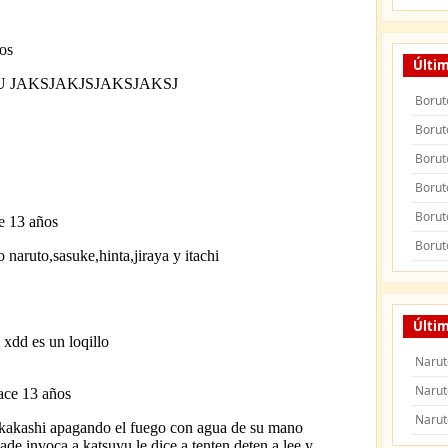
Últim
Borut
Borut
Borut
Borut
Borut
Borut
Últim
Narut
Narut
Narut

****************************************

WHAT IS EXPECTED: Since the pictures don't belong in the copy, copy only the rest of the entries above exactly.

SOLVED PROBLEM:
Últim
Borut
Borut
Borut
Borut
Borut
Borut
Últim
Narut
Narut
Narut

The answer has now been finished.